RECORDS FOR THE TASK:
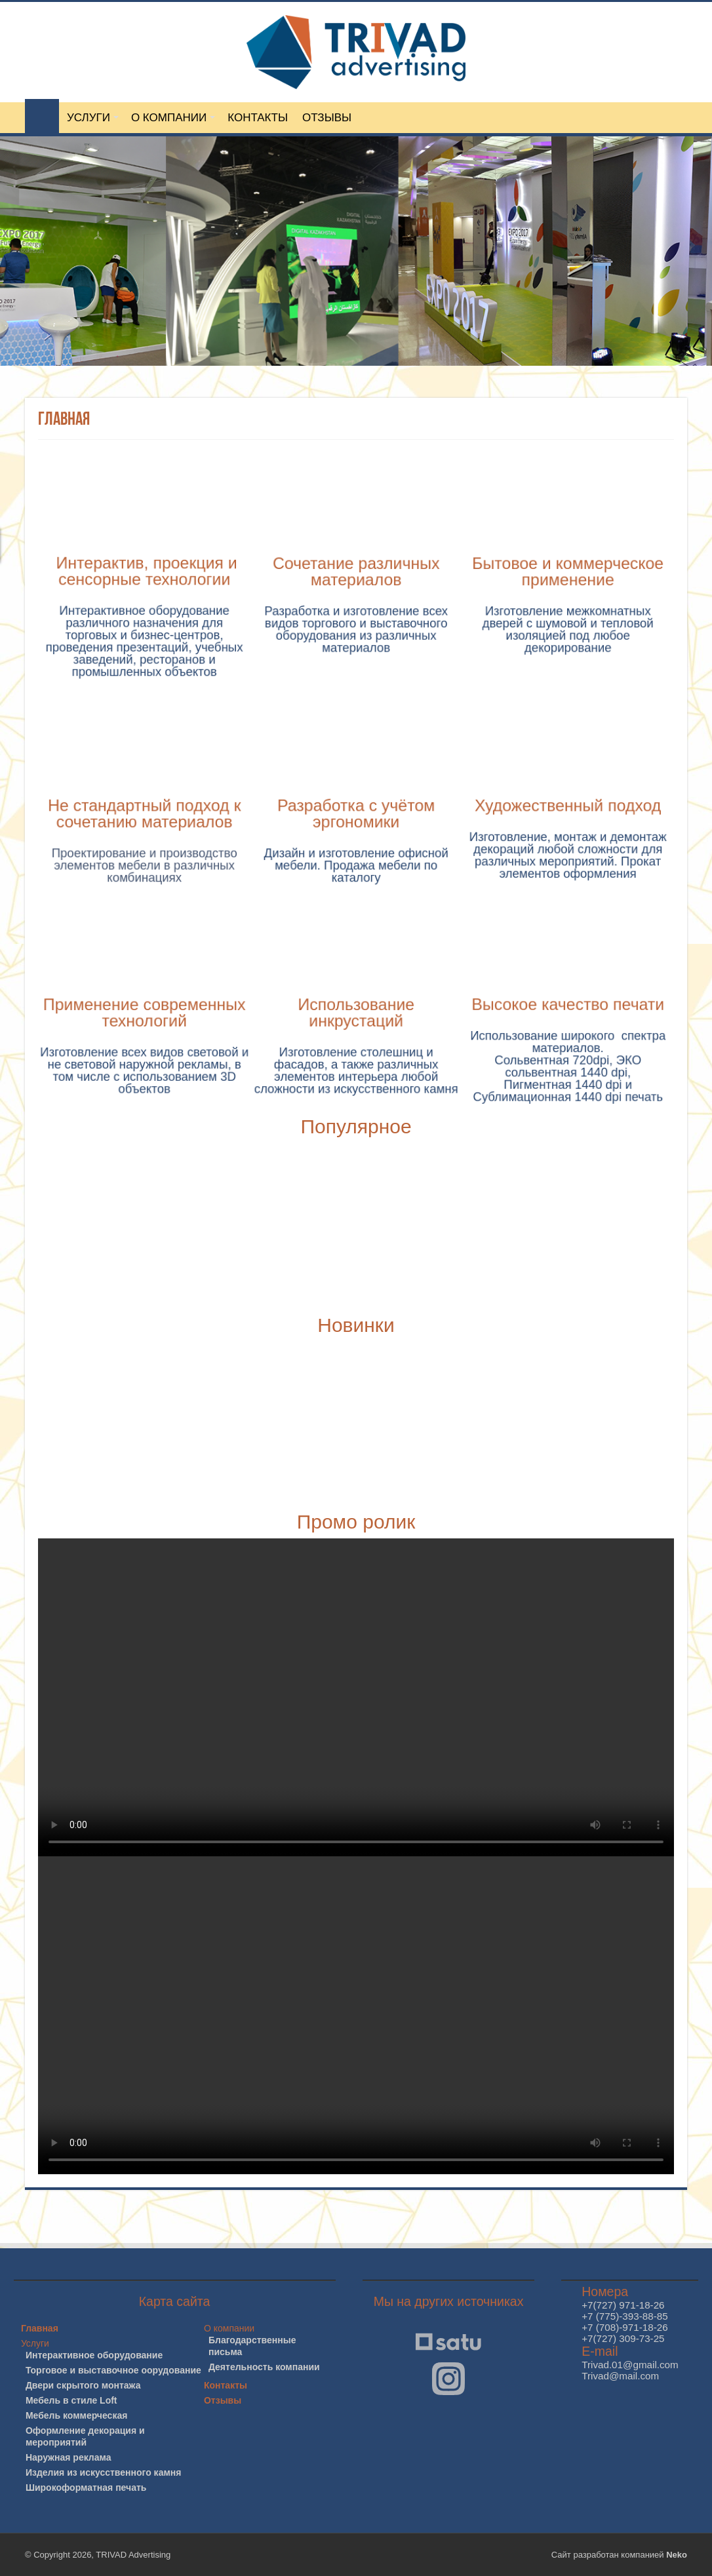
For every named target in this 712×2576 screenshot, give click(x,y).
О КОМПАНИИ (169, 117)
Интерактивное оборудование (94, 2355)
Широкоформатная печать (86, 2487)
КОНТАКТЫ (257, 117)
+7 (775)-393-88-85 (624, 2316)
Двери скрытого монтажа (83, 2385)
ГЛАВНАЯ (42, 116)
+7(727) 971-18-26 (623, 2305)
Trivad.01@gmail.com (630, 2364)
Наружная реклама (68, 2457)
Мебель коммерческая (76, 2415)
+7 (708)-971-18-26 (624, 2327)
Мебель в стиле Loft (71, 2400)
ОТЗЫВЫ (326, 117)
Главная (39, 2328)
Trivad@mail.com (620, 2375)
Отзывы (222, 2400)
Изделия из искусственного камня (104, 2472)
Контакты (225, 2385)
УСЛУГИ (88, 117)
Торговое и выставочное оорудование (113, 2370)
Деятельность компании (264, 2367)
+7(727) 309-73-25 (623, 2338)
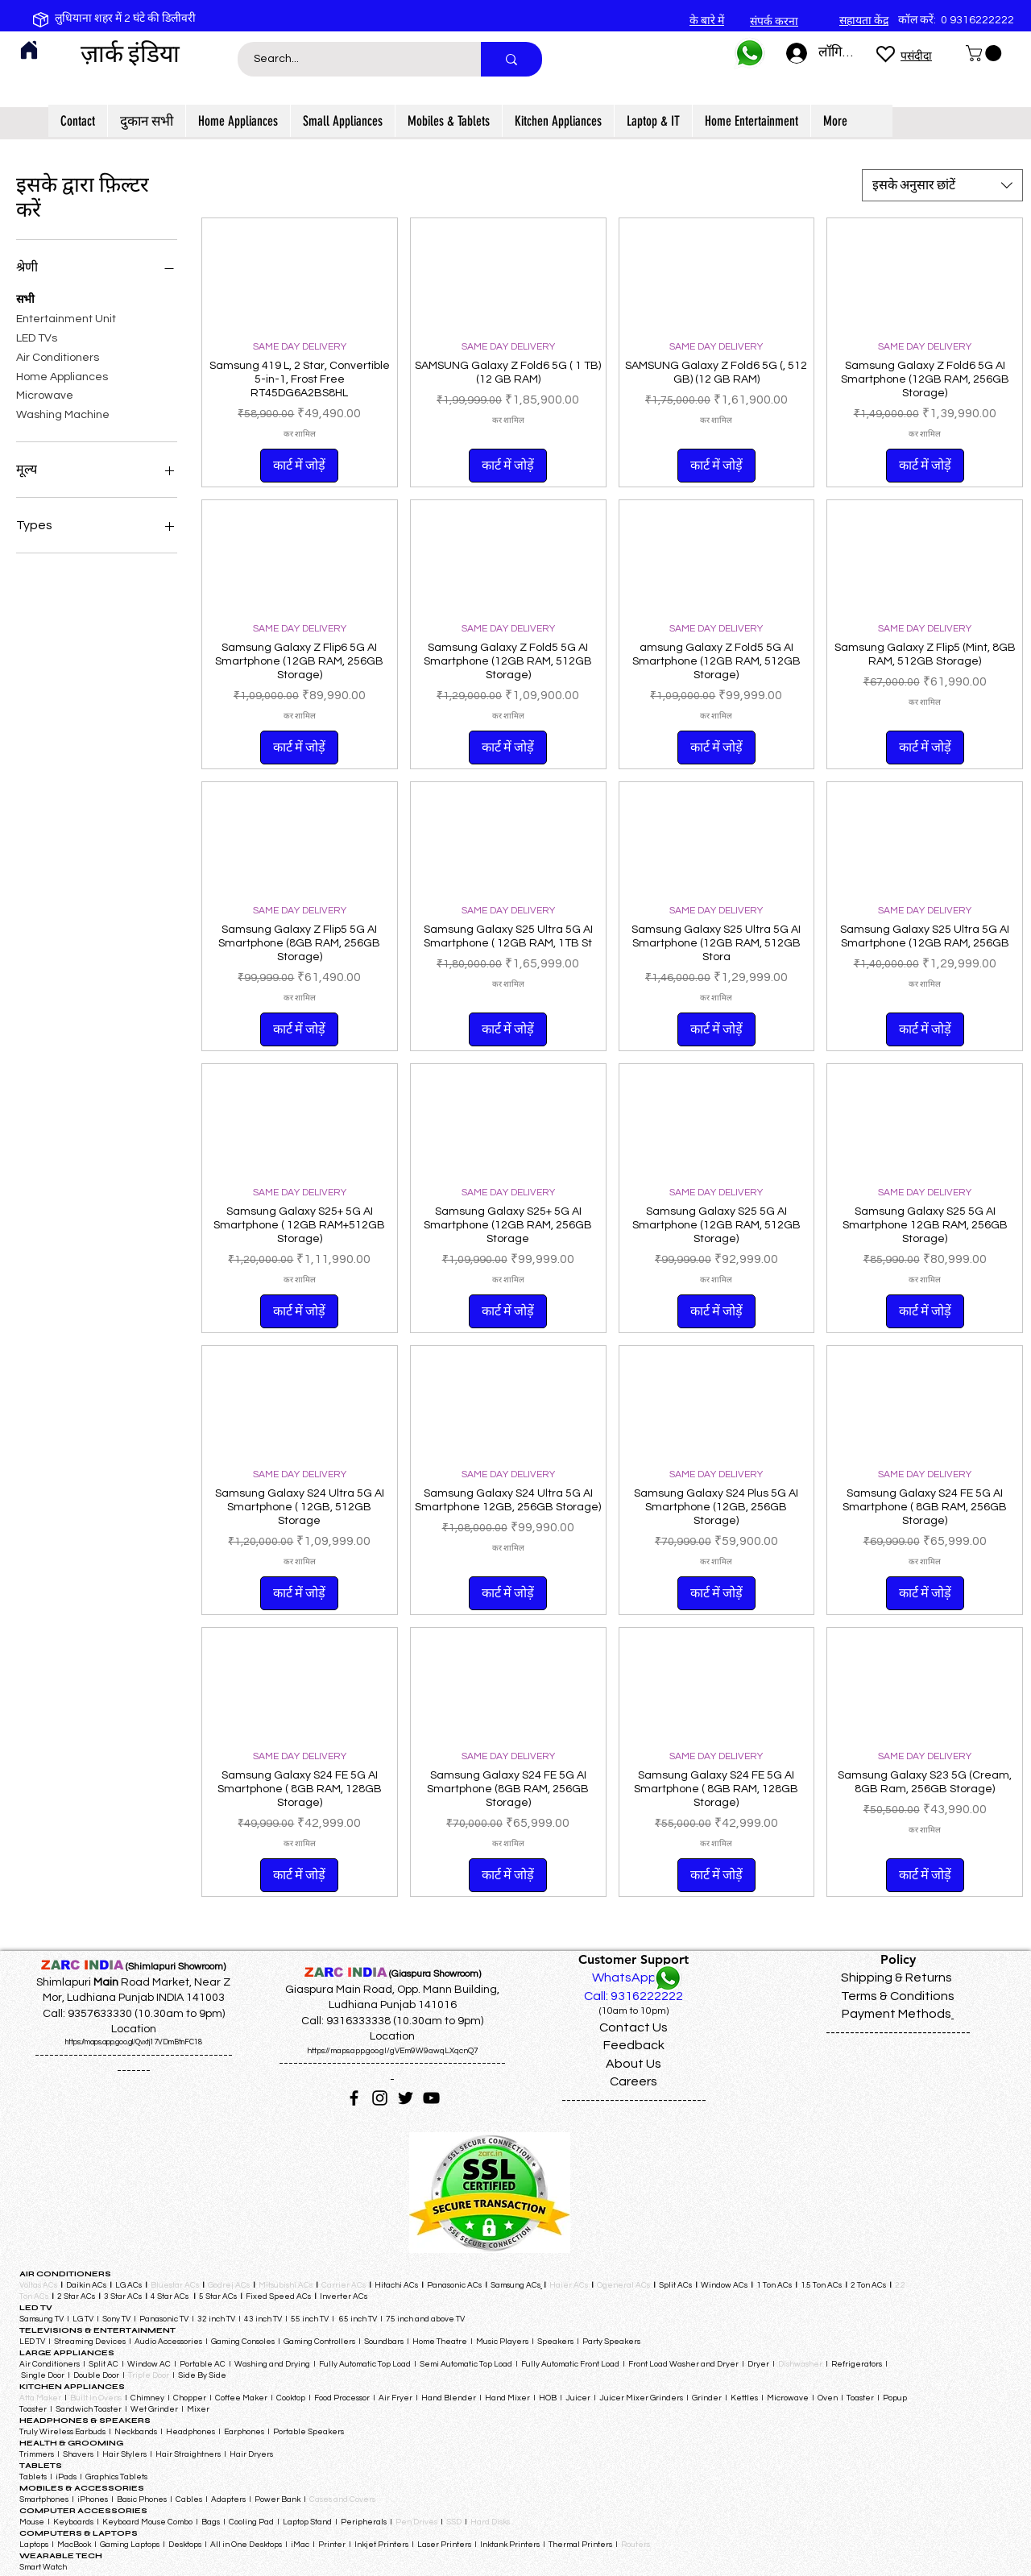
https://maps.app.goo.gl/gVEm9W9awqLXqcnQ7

THE TASK: Reproduce the entries above exactly, without images.

EXERCISE RESPONSE:
For every named target in this 712×2576 screenshot, give click(x,y).
О КОМПАНИИ (169, 117)
Интерактивное оборудование (94, 2355)
Широкоформатная печать (86, 2487)
КОНТАКТЫ (257, 117)
+7 (775)-393-88-85 (624, 2316)
Двери скрытого монтажа (83, 2385)
ГЛАВНАЯ (42, 116)
+7(727) 971-18-26 (623, 2305)
Trivad.01@gmail.com (630, 2364)
Наружная реклама (68, 2457)
Мебель коммерческая (76, 2415)
+7 (708)-971-18-26 (624, 2327)
Мебель в стиле Loft (71, 2400)
ОТЗЫВЫ (326, 117)
Главная (39, 2328)
Trivad@mail.com (620, 2375)
Отзывы (222, 2400)
Изделия из искусственного камня (104, 2472)
Контакты (225, 2385)
УСЛУГИ (88, 117)
Торговое и выставочное оорудование (113, 2370)
Деятельность компании (264, 2367)
+7(727) 309-73-25 (623, 2338)
https://maps.app.goo.gl/gVEm9W9awqLXqcnQ7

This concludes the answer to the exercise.